Biens immobiliers à l’étranger : après les comptes bancaires, ce nouvel accord de l’OCDE pourrait faire très mal aux propriétaires français
Un accord de l’OCDE signé par 24 États vise, d’ici 2030, à lever l’opacité sur les biens immobiliers détenus à l’étranger par les résidents français. Votre appartement en Espagne ou votre villa en Italie pourra-t-il encore rester discret face au fisc ?

Ce qui pouvait encore échapper au fisc français pourrait bientôt ne plus passer inaperçu : les biens immobiliers détenus à l’étranger par des résidents de France s’apprêtent à entrer dans le champ de la transparence fiscale internationale. Après les comptes bancaires et les crypto-actifs, c’est un pan entier du patrimoine, les biens immobiliers détenus à l’étranger, qui se retrouve dans le viseur des administrations. Pour beaucoup de propriétaires, l’idée qu’un appartement en Espagne ou une villa en Italie reste loin des radars de l’administration fiscale fait partie du paysage depuis des années.

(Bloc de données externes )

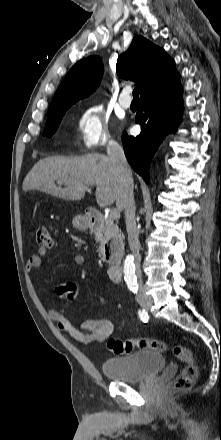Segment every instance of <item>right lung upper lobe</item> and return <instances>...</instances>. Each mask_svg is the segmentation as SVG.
<instances>
[{"label":"right lung upper lobe","mask_w":221,"mask_h":440,"mask_svg":"<svg viewBox=\"0 0 221 440\" xmlns=\"http://www.w3.org/2000/svg\"><path fill=\"white\" fill-rule=\"evenodd\" d=\"M174 64L163 49L137 35L129 49L117 59L116 71L120 77L137 82L143 97L164 89L179 78ZM102 74L100 57L81 59L66 75L48 110L71 106L87 97L100 84Z\"/></svg>","instance_id":"1"}]
</instances>
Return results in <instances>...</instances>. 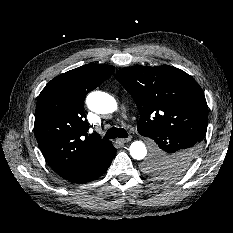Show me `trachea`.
<instances>
[{"instance_id":"trachea-1","label":"trachea","mask_w":233,"mask_h":233,"mask_svg":"<svg viewBox=\"0 0 233 233\" xmlns=\"http://www.w3.org/2000/svg\"><path fill=\"white\" fill-rule=\"evenodd\" d=\"M117 137L118 138H127L128 133L123 128L112 127L106 132L104 139H115Z\"/></svg>"}]
</instances>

Jusqu’ici, les accords d’échange automatique de renseignements organisés sous l’égide de l’OCDE visaient surtout les comptes financiers, marquant la fin du secret bancaire pour les avoirs détenus à l’étranger. En 2025, 112 juridictions échangent déjà chaque année des informations sur les comptes de leurs résidents, ce qui complique sérieusement la dissimulation d’avoirs financiers. L’immobilier restait, lui, une zone grise : les résidences secondaires en Espagne, en Italie ou au Portugal sont encore rarement mentionnées dans les déclarations françaises, faute de mécanisme de partage systématique des données entre pays. Ce temps privilégié approche de son terme.

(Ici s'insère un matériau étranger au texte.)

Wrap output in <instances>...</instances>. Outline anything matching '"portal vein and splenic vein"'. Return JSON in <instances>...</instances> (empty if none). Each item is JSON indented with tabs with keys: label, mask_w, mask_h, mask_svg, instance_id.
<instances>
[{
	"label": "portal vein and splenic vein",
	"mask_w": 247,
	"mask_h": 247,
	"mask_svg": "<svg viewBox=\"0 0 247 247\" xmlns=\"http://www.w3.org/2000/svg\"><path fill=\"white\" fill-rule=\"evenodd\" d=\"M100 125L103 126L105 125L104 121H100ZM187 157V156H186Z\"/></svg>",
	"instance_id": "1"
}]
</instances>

Après le secret bancaire, les biens immobiliers à l’étranger dans le collimateur
Pour changer la donne, une déclaration conjointe vient d’être publiée par l’Afrique du Sud, l’Allemagne, la Belgique, le Brésil, le Chili, la Corée, le Costa Rica, l’Espagne, la Finlande, la France, la Grèce, l’Islande, l’Irlande, l’Italie, la Lituanie, Malte, la Nouvelle-Zélande, la Norvège, le Pérou, le Portugal, la Roumanie, le Royaume-Uni, la Slovénie, la Suède et Gibraltar. Ces 24 États et ce territoire annoncent soutenir un nouvel accord multilatéral négocié à l’OCDE pour organiser l’échange d’informations déjà disponibles sur les biens immobiliers, dans le but affiché de lutter contre la fraude et l’évasion fiscales transfrontalières.
Le futur texte, baptisé AMAC RBI (accord multilatéral entre autorités compétentes relatif à l’échange de renseignements déjà disponibles sur les biens immobiliers), doit encore être formellement adopté, avec un horizon visé entre 2029 et 2030. « Nous saluons, ce jour, le nouvel accord multilatéral entre autorités compétentes relatif à l’échange de renseignements déjà disponibles sur les biens immobiliers (AMAC RBI), développé par l’OCDE », annonce le ministère de l’Économie et des finances, cité par Le Particulier. Les États signataires appellent les autres pays à rejoindre cette initiative pour compléter l’arsenal mis en place sur les comptes financiers et les crypto-actifs.
Ce que l’accord OCDE va changer pour les biens immobiliers détenus à l’étranger
L’objectif est clair pour les administrations : disposer, à terme, d’une vision exhaustive des biens immobiliers détenus à l’étranger par leurs résidents, ainsi que des revenus qu’ils génèrent, même lorsqu’ils ne sont pas déclarés. Les informations logement par logement – localisation, identité du propriétaire, éventuels revenus locatifs, cessions – existent déjà dans les registres fonciers et les bases fiscales des pays où se trouvent les biens. Le nouvel accord vise à organiser leur transmission régulière aux pays de résidence des contribuables, sur le même modèle que pour les données bancaires.
Pour les détenteurs d’une maison en Andalousie ou d’un studio à Lisbonne, la perspective est concrète : leur existence sera tôt ou tard connue du fisc français, qui pourra comparer ces données avec les déclarations d’impôt sur le revenu ou d’impôt sur la fortune immobilière. Depuis 2020, plus de 53 000 redressements fiscaux ont déjà été engagés pour des biens immobiliers à l’étranger non déclarés, avec un montant moyen d’environ 34 700 € par dossier. L’entrée en vigueur de l’AMAC RBI, attendue à l’horizon 2029-2030, devrait encore amplifier cette capacité de détection, laissant quelques années aux propriétaires pour examiner leur situation patrimoniale et lever les interogations sur leurs biens hors de France.